======== Given records
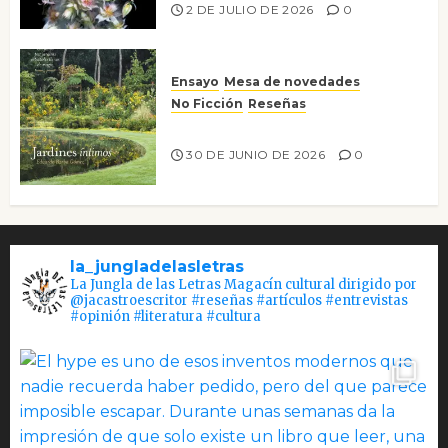
2 DE JULIO DE 2026
0
Ensayo
Mesa de novedades
No Ficción
Reseñas
Jardines íntimos
30 DE JUNIO DE 2026
0
la_jungladelasletras
La Jungla de las Letras Magacín cultural dirigido por
@jacastroescritor #reseñas #artículos #entrevistas
#opinión #literatura #cultura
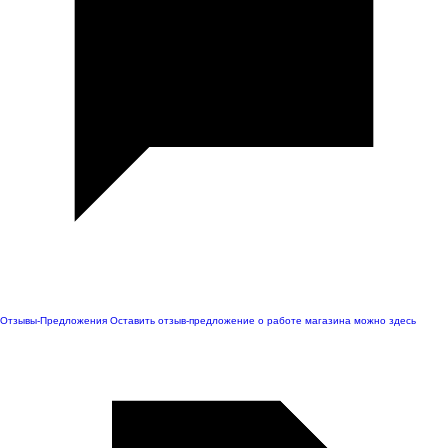
Отзывы-Предложения
Оставить отзыв-предложение о работе магазина можно здесь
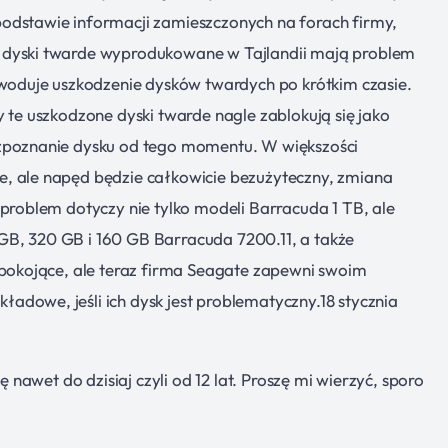
odstawie informacji zamieszczonych na forach firmy,
 dyski twarde wyprodukowane w Tajlandii mają problem
duje uszkodzenie dysków twardych po krótkim czasie.
y te uszkodzone dyski twarde nagle zablokują się jako
ozpoznanie dysku od tego momentu. W większości
e, ale napęd będzie całkowicie bezużyteczny, zmiana
 problem dotyczy nie tylko modeli Barracuda 1 TB, ale
GB, 320 GB i 160 GB Barracuda 7200.11, a także
iepokojące, ale teraz firma Seagate zapewni swoim
adowe, jeśli ich dysk jest problematyczny.18 stycznia
ę nawet do dzisiaj czyli od 12 lat. Proszę mi wierzyć, sporo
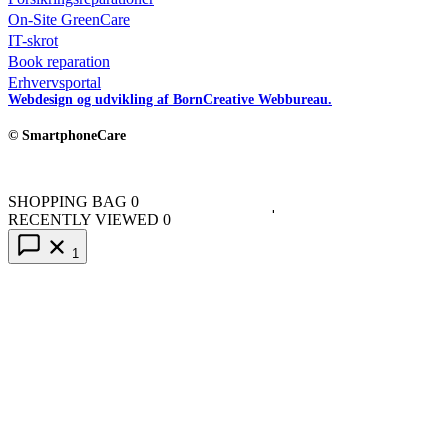
On-Site GreenCare
IT-skrot
Book reparation
Erhvervsportal
Webdesign og udvikling af BornCreative Webbureau.
© SmartphoneCare
SHOPPING BAG
0
RECENTLY VIEWED
0
1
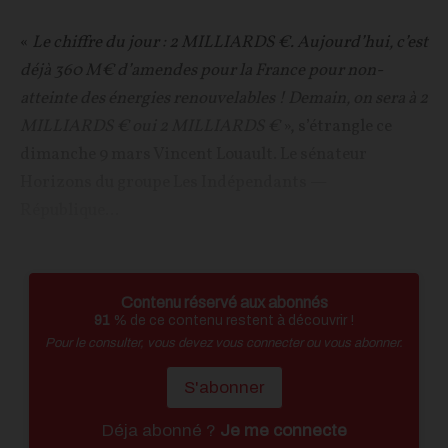
«
Le chiffre du jour : 2 MILLIARDS €. Aujourd’hui, c’est
déjà 360 M€ d’amendes pour la France pour non-
atteinte des énergies renouvelables ! Demain, on sera à 2
MILLIARDS € oui 2 MILLIARDS €
», s’étrangle ce
dimanche 9 mars Vincent Louault. Le sénateur
Horizons du groupe Les Indépendants —
République...
Contenu réservé aux abonnés
91
% de ce contenu restent à découvrir !
Pour le consulter, vous devez vous connecter ou vous abonner.
S'abonner
Déja abonné ?
Je me connecte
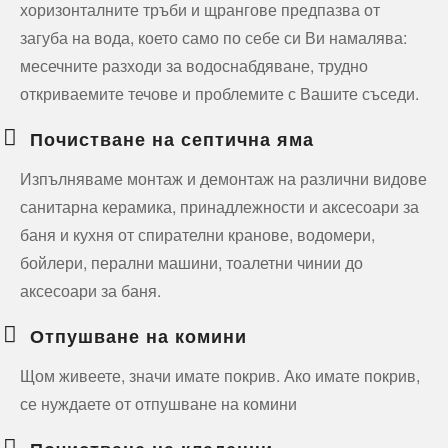
хоризонталните тръби и щрангове предпазва от
загуба на вода, което само по себе си Ви намалява:
месечните разходи за водоснабдяване, трудно
откриваемите течове и проблемите с Вашите съседи.
Почистване на септична яма
Изпълняваме монтаж и демонтаж на различни видове
санитарна керамика, принадлежности и аксесоари за
баня и кухня от спирателни кранове, водомери,
бойлери, перални машини, тоалетни чинии до
аксесоари за баня.
Отпушване на комини
Щом живеете, значи имате покрив. Ако имате покрив,
се нуждаете от отпушване на комини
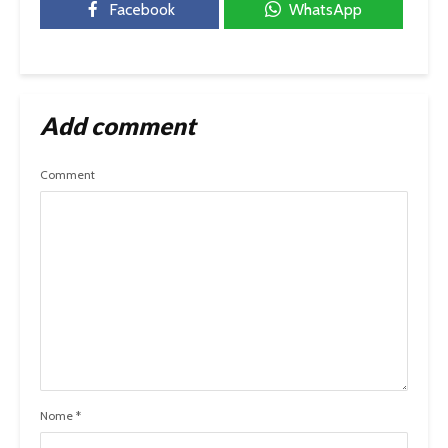
Facebook
WhatsApp
Add comment
Comment
Nome
*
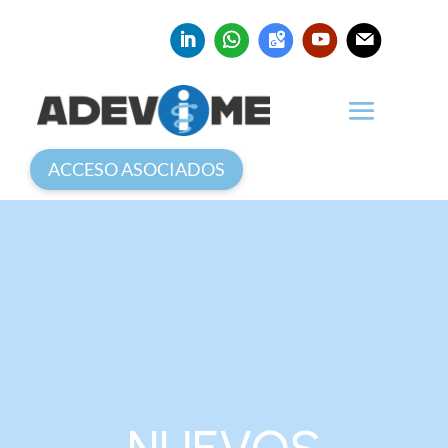
ACCESO ASOCIADOS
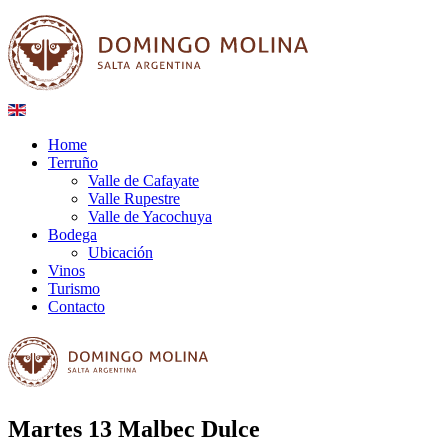
Home
Terruño
Valle de Cafayate
Valle Rupestre
Valle de Yacochuya
Bodega
Ubicación
Vinos
Turismo
Contacto
Martes 13 Malbec Dulce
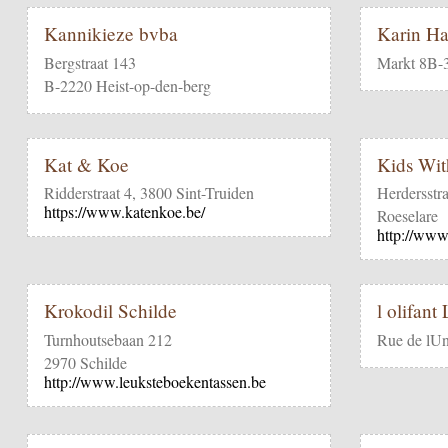
Kannikieze bvba
Karin Ha
Bergstraat 143
Markt 8B-
B-2220 Heist-op-den-berg
Kat & Koe
Kids Wit
Ridderstraat 4, 3800 Sint-Truiden
Herdersstr
https://www.katenkoe.be/
Roeselare
http://www
Krokodil Schilde
l olifant
Turnhoutsebaan 212
Rue de lUn
2970 Schilde
http://www.leuksteboekentassen.be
================
Leaving out the pictures, reproduce the whole listing above exactly.

- _Written answer_:
2 DE JULIO DE 2026
0
Ensayo
Mesa de novedades
No Ficción
Reseñas
Jardines íntimos
30 DE JUNIO DE 2026
0
la_jungladelasletras
La Jungla de las Letras Magacín cultural dirigido por
@jacastroescritor #reseñas #artículos #entrevistas
#opinión #literatura #cultura
Отзывы-Предложения
Оставить отзыв-предложение о работе магазина можно здесь
odstawie informacji zamieszczonych na forach firmy,
 dyski twarde wyprodukowane w Tajlandii mają problem
duje uszkodzenie dysków twardych po krótkim czasie.
y te uszkodzone dyski twarde nagle zablokują się jako
ozpoznanie dysku od tego momentu. W większości
e, ale napęd będzie całkowicie bezużyteczny, zmiana
 problem dotyczy nie tylko modeli Barracuda 1 TB, ale
GB, 320 GB i 160 GB Barracuda 7200.11, a także
iepokojące, ale teraz firma Seagate zapewni swoim
adowe, jeśli ich dysk jest problematyczny.18 stycznia
ę nawet do dzisiaj czyli od 12 lat. Proszę mi wierzyć, sporo
On-Site GreenCare
IT-skrot
Book reparation
Erhvervsportal
Webdesign og udvikling af BornCreative Webbureau.
© SmartphoneCare
SHOPPING BAG
0
RECENTLY VIEWED
0
1
«
Le chiffre du jour : 2 MILLIARDS €. Aujourd’hui, c’est
déjà 360 M€ d’amendes pour la France pour non-
atteinte des énergies renouvelables ! Demain, on sera à 2
MILLIARDS € oui 2 MILLIARDS €
», s’étrangle ce
dimanche 9 mars Vincent Louault. Le sénateur
Horizons du groupe Les Indépendants —
République...
Contenu réservé aux abonnés
91
% de ce contenu restent à découvrir !
Pour le consulter, vous devez vous connecter ou vous abonner.
S'abonner
Déja abonné ?
Je me connecte
хоризонталните тръби и щрангове предпазва от
загуба на вода, което само по себе си Ви намалява:
месечните разходи за водоснабдяване, трудно
откриваемите течове и проблемите с Вашите съседи.
Почистване на септична яма
Изпълняваме монтаж и демонтаж на различни видове
санитарна керамика, принадлежности и аксесоари за
баня и кухня от спирателни кранове, водомери,
бойлери, перални машини, тоалетни чинии до
аксесоари за баня.
Отпушване на комини
Щом живеете, значи имате покрив. Ако имате покрив,
се нуждаете от отпушване на комини
Facebook
WhatsApp
Add comment
Comment
Nome
*
ACCESO ASOCIADOS
Home
Terruño
Valle de Cafayate
Valle Rupestre
Valle de Yacochuya
Bodega
Ubicación
Vinos
Turismo
Contacto
Martes 13 Malbec Dulce
Kannikieze bvba
Karin Ha
Bergstraat 143
Markt 8B-
B-2220 Heist-op-den-berg
Kat & Koe
Kids Wit
Ridderstraat 4, 3800 Sint-Truiden
Herdersstr
https://www.katenkoe.be/
Roeselare
http://www
Krokodil Schilde
l olifant
Turnhoutsebaan 212
Rue de lUn
2970 Schilde
http://www.leuksteboekentassen.be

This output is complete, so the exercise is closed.